Typischer Workaround heute
Schichtende-Ausschusszählungen, 'Ausschussbehälter' ohne Zuordnung und Excel-Abgleich, der Tage später stattfindet.
Warum ERP / WMS es nicht löst
ERP kann Ausschussmengen erfassen, erfasst aber selten Echtzeit-Grundcodes verknüpft mit Maschinenereignissen, Schichtkontext und Bedieneraktionen ohne aufwändige Anpassung.
Geschäftsauswirkung
Ausschussanteil pro SKU bleibt ohne strukturierte Erfassung unsichtbar
Nacharbeitsstunden und Materialverlust häufen sich still an
Interne Fehlerkosten sind oft erheblich, aber nicht zugeordnet
Strukturierte Ausschusserfassung mit Produktionskontext und Korrelationsanalyse
Schnelle Ausschusserfassung: Bediener wählt einen Grundcode und gibt Menge ein — oder Ausschusszähler-Integration erfasst automatisch.
Jedes Ausschussereignis ist mit der aktuellen Charge, Auftrag, Maschine, Zeitstempel und Bediener verknüpft — und baut einen reichhaltigen Datensatz für Analyse auf.
Verlustbaum-Dashboard zeigt Ausschuss nach Grund, Produkt, Linie und Schicht — und deckt Muster auf wie 'Ausschussspitzen nach Rüstvorgang' oder 'höherer Ausschuss in der Nachtschicht'.

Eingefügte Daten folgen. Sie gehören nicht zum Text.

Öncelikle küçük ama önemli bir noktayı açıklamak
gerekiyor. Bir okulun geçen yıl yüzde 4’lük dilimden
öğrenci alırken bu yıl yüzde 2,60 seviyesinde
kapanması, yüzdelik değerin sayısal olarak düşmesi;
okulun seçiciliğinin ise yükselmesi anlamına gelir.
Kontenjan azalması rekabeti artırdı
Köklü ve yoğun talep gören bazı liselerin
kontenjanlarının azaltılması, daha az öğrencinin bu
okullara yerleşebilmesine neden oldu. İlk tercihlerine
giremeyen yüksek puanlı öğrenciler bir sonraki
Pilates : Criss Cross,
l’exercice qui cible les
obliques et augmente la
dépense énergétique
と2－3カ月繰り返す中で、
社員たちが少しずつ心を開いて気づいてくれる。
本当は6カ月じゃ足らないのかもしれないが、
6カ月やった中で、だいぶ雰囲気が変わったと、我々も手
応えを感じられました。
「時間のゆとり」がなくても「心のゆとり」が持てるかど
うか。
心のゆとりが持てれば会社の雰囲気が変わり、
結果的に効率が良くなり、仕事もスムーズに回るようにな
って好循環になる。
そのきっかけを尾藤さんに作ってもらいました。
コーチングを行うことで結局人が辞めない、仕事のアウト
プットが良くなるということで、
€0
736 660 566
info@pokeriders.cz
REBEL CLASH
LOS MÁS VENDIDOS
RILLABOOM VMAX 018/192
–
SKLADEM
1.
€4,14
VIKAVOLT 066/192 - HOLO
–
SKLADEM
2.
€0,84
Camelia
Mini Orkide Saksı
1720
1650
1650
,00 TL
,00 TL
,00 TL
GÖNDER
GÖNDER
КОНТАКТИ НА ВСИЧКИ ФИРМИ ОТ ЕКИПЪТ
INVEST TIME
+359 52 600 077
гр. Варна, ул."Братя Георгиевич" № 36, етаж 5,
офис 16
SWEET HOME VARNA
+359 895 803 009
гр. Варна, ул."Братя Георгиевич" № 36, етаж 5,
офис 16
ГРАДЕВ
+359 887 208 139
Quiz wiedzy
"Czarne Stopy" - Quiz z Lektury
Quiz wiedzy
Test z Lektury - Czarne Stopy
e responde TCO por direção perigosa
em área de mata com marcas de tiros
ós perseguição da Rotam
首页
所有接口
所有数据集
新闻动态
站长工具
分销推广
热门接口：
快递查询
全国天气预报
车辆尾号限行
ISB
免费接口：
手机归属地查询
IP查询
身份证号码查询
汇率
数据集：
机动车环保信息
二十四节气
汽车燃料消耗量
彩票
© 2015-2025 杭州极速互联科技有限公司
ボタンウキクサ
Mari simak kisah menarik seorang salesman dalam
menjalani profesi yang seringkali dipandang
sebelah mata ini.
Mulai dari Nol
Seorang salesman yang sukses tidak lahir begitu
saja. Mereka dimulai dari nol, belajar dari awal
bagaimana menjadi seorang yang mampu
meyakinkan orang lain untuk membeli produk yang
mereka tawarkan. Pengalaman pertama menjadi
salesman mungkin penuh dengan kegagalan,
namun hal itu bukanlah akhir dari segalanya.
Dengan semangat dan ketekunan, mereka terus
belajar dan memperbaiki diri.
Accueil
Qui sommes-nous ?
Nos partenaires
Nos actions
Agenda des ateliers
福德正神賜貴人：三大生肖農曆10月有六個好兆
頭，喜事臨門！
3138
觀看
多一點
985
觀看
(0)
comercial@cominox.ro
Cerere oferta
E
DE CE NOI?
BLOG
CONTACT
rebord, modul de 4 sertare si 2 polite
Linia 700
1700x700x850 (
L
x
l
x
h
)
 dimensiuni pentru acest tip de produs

Qualitätsverlust fließt direkt in OEE-lite-Berechnungen ein, wodurch Ausbringungsverlust neben Verfügbarkeit und Geschwindigkeitsverlust sichtbar wird.
Ausschussgrund-Taxonomie-Vorlagen (anpassbar pro Branche) sorgen für konsistente Kategorisierung ab Tag eins.